But one can imagine a (perhaps more boring) applet where the computer makes
the choice for you. Maybe the computer always selects the biggest critter to
reproduce. Then, even though there is no intelligent overseer, the critters
will tend to get larger and larger. Or one can imagine a more complicated
selection process involving a physics simulation where a bunch of copies of
the critter are dropped on top of one another in a pile. The tallest pile is
selected to reproduce. Over time, one would tend to see critters that were
good at stacking on top of one another, maybe they would be rectangular like
bricks, or maybe they would have lots of spines so they could stick together
like burrs. Or maybe evolution would hit upon something else. But there is no
need for the selection process to be intelligent.

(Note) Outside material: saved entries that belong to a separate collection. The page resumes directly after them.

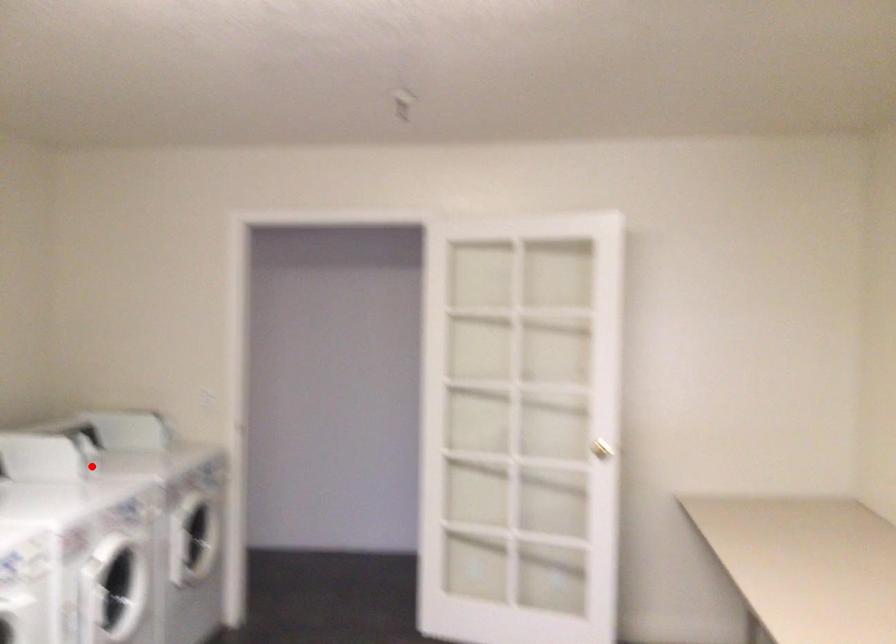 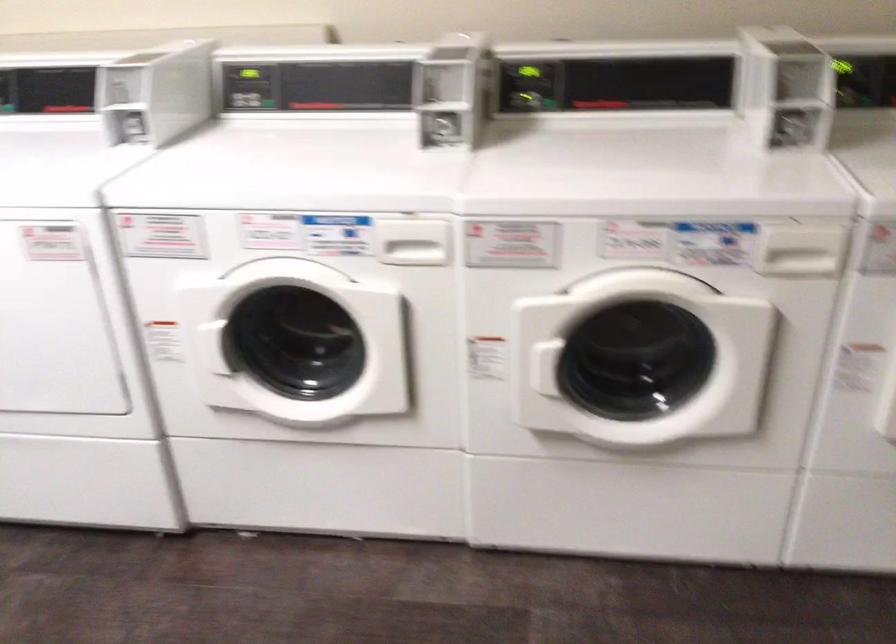 Question: I am providing you with two images of the same scene from different viewpoints. In image1, a red point is highlighted. Considering the same 3D point in image2, which of the following is correct?

Choices:
 (A) It is closer
 (B) It is farther

Answer: (A) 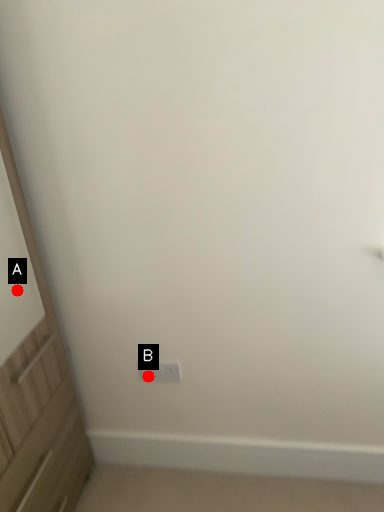 Question: Two points are circled on the image, labeled by A and B beside each circle. Among these points, which one is nearest to the camera?

Choices:
 (A) A is closer
 (B) B is closer

Answer: (A) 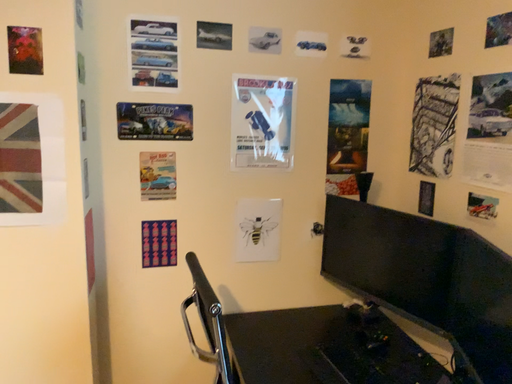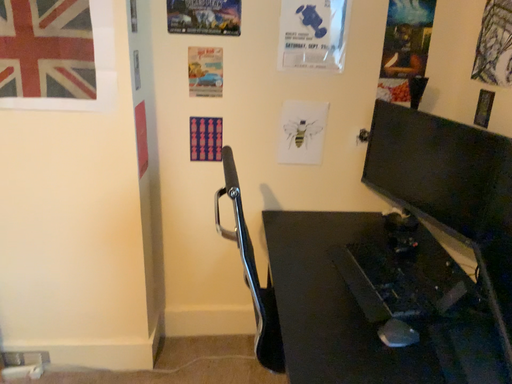 Question: How did the camera likely rotate when shooting the video?

Choices:
 (A) rotated left
 (B) rotated right

Answer: (A)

Of course, in those examples, you might say that whoever wrote the objective,
like "grow big", or "stack in tall piles" is still directing the process from
behind the computer program. That's why in the natural world, we don't have
objectives like that. Instead, the only "objective" in the natural world is
"survive and reproduce", since that is tautologically what determines
reproductive success. There is a freely available software application called
"biogenesis" that shows evolution using that objective function in a world
with greatly simplified physics, if you are curious.

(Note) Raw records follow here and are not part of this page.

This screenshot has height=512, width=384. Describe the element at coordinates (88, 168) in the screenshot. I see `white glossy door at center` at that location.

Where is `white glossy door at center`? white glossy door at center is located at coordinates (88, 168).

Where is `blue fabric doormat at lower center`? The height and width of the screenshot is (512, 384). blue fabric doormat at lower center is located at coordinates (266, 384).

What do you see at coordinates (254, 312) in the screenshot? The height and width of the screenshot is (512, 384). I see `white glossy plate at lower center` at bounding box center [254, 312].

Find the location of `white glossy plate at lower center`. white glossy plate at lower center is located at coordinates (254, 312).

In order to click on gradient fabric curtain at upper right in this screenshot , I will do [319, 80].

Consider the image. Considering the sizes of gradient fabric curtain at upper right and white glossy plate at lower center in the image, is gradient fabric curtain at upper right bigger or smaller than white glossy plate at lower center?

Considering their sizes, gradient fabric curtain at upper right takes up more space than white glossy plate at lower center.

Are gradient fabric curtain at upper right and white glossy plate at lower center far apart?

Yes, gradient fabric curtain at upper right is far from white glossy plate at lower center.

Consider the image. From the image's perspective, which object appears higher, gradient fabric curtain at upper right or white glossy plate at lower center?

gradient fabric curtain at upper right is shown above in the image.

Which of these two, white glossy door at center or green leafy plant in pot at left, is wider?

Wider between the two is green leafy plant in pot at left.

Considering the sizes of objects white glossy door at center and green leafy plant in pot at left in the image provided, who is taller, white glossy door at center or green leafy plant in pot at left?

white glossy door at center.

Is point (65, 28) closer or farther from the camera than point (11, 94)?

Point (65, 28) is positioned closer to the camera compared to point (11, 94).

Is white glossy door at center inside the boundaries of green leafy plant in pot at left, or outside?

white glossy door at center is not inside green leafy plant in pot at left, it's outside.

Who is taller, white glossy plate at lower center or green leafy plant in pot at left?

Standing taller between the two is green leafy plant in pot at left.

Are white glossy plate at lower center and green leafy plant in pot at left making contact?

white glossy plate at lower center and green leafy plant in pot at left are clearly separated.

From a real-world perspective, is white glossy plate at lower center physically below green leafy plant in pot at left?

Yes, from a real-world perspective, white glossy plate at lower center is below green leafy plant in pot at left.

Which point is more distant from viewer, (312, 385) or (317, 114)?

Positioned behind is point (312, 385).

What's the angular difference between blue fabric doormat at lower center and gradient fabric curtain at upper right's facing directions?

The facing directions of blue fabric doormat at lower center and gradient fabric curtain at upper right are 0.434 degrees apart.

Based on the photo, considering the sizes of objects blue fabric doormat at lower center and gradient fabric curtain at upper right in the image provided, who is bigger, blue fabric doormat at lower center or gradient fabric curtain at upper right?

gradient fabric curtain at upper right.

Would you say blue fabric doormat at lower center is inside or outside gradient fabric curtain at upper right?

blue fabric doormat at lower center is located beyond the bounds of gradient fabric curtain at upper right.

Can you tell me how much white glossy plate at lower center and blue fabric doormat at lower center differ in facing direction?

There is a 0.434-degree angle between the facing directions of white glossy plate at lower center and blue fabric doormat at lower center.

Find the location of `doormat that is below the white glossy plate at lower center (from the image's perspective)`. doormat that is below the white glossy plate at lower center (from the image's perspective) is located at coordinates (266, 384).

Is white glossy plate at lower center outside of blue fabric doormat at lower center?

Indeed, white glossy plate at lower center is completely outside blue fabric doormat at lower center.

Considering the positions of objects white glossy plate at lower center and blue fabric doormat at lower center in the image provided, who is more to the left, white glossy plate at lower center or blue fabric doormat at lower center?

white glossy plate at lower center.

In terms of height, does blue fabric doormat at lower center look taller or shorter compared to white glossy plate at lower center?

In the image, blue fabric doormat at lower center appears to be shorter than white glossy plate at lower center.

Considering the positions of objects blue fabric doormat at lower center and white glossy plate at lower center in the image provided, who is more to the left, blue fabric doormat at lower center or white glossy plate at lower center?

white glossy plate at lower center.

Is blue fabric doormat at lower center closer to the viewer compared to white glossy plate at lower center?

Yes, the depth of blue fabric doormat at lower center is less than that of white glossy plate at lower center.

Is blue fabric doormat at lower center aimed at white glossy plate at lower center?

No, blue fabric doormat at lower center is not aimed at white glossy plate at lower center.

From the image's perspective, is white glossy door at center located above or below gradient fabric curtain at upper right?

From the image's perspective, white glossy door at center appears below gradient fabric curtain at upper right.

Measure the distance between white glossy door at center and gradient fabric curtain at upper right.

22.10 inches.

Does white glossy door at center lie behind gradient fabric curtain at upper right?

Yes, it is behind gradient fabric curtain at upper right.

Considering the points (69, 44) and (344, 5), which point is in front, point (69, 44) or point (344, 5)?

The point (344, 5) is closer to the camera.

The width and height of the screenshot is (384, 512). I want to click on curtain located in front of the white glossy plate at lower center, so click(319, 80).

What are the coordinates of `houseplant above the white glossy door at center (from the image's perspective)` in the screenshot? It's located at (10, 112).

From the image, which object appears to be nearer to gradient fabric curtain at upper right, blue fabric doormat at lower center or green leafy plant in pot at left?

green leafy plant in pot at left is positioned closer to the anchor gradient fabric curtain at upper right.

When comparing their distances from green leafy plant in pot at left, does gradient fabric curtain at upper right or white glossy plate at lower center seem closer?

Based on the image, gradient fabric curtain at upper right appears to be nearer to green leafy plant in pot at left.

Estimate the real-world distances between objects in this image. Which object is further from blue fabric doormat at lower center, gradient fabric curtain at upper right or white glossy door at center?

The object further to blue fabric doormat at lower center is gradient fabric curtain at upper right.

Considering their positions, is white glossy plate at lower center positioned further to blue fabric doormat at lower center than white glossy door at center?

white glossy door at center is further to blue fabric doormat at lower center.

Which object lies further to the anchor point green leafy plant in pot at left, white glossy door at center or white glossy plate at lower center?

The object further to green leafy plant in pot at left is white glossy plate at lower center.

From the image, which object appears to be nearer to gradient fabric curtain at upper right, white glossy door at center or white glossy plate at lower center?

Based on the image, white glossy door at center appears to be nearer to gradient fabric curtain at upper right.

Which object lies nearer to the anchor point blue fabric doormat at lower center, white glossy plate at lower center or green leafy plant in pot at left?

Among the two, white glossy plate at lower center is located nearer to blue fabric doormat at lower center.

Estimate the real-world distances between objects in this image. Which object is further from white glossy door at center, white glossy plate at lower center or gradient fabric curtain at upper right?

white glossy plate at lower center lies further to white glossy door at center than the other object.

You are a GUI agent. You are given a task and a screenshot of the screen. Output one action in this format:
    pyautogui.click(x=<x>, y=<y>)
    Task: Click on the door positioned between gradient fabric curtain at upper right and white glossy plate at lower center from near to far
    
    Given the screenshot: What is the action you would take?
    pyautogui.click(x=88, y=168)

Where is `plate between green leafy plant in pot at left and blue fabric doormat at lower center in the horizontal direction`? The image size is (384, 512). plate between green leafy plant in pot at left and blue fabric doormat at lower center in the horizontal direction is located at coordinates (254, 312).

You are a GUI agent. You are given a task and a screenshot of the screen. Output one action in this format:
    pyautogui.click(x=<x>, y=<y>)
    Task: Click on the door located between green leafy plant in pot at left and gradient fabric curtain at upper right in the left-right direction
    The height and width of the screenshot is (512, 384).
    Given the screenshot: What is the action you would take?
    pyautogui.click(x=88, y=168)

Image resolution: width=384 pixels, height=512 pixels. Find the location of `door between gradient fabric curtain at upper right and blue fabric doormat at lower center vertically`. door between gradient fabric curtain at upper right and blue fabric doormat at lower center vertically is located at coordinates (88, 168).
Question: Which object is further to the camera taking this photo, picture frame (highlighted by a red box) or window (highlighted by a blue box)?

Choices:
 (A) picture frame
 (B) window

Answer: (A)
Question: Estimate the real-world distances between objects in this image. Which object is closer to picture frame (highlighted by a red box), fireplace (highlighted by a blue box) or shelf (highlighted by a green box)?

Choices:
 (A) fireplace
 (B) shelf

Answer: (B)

There are certainly plenty of examples of evolution being driven by the
natural environment, even if the books tend to focus on things like
evolutionary arms races, symbiosis, and sexual selection. Here is one: An
organism that can convert a molecule of glucose to more molecules of ATP than
its neighbours can will be able to use its food more efficiently than them.

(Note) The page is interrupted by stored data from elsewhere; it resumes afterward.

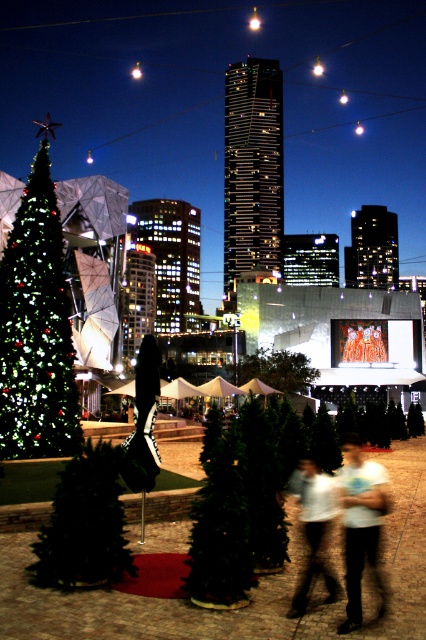 Between white cotton shirt at center and green matte tree at center, which one appears on the right side from the viewer's perspective?

Positioned to the right is white cotton shirt at center.

This screenshot has height=640, width=426. Identify the location of white cotton shirt at center. (313, 525).

Does white cotton t-shirt at center appear on the left side of green matte tree at center?

No, white cotton t-shirt at center is not to the left of green matte tree at center.

Is point (382, 496) closer to viewer compared to point (290, 372)?

That is True.

Which is in front, point (351, 467) or point (264, 376)?

Point (351, 467) is in front.

This screenshot has height=640, width=426. In order to click on white cotton t-shirt at center in this screenshot , I will do tap(360, 524).

Between point (229, 500) and point (371, 532), which one is positioned in front?

Point (371, 532)

How distant is green matte christmas tree at center from white cotton t-shirt at center?

They are 7.52 meters apart.

The image size is (426, 640). What are the coordinates of `green matte christmas tree at center` in the screenshot? It's located at (219, 524).

Where is `green matte christmas tree at center`? green matte christmas tree at center is located at coordinates (219, 524). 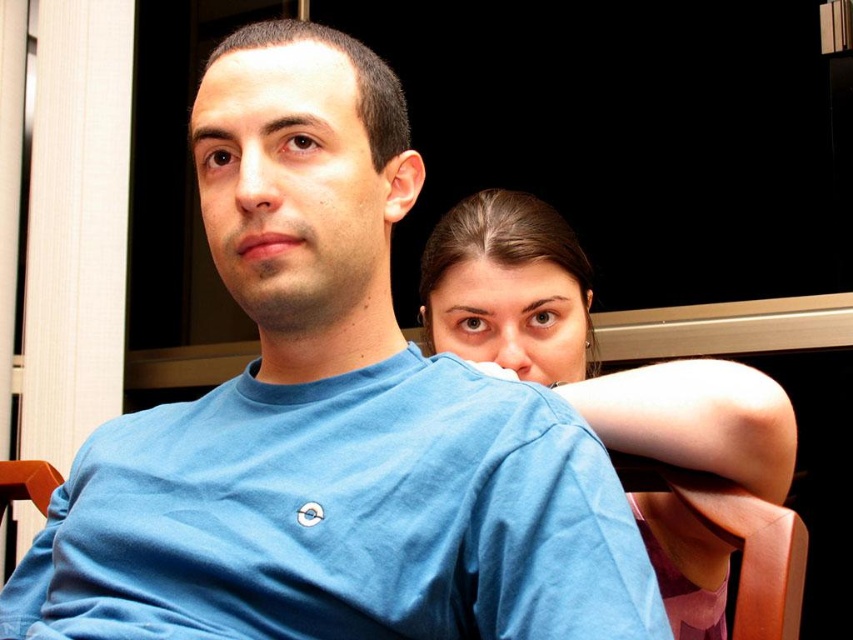 You are a photographer setting up a studio. You need to position a spotlight so that it illuminates both the smooth skin face at upper right and the brown wood chair at lower right without casting shadows on the background wall. Given their positions, where should you place the spotlight relative to these objects?

The smooth skin face at upper right is above the brown wood chair at lower right, so placing the spotlight above and slightly forward of both objects would ensure even illumination while minimizing shadows on the background wall.

You are a photographer setting up a shot in this scene. You need to ensure that both the smooth skin face at upper right and the brown wood chair at lower right are visible in the frame. Given their positions, which object is closer to the left edge of the image?

The smooth skin face at upper right is positioned on the left side of brown wood chair at lower right, so the smooth skin face at upper right is closer to the left edge of the image.

You are a photographer trying to capture a candid shot of two people sitting close. The subject in the blue shirt is at point (582, 282). If you want to ensure both subjects are in focus, what is the minimum distance you should set your camera lens to focus on?

The subjects are 37.59 inches apart, so the camera lens should be set to focus at least 37.59 inches away to ensure both are in focus. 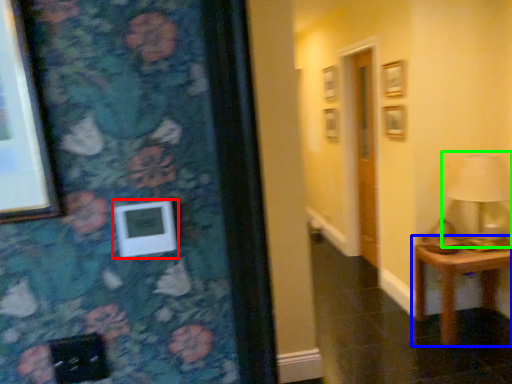 Question: Based on their relative distances, which object is farther from picture frame (highlighted by a red box)? Choose from table (highlighted by a blue box) and table lamp (highlighted by a green box).

Choices:
 (A) table
 (B) table lamp

Answer: (B)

This will give it an edge in survival and reproduction, since it needs less
food to do the same amount of stuff. So the genes that enable this more
efficient metabolism will tend to spread throughout the population, because
the organisms that bear them will be less likely to die of starvation.

------
yters
Currently reading Blind Watchmaker. Dawkins repeatedly says the most important
thing about evolution is that it is unguided. Then he proceeds to demonstrate
how evolution works with a guided computer simulation. I think I'm missing
something.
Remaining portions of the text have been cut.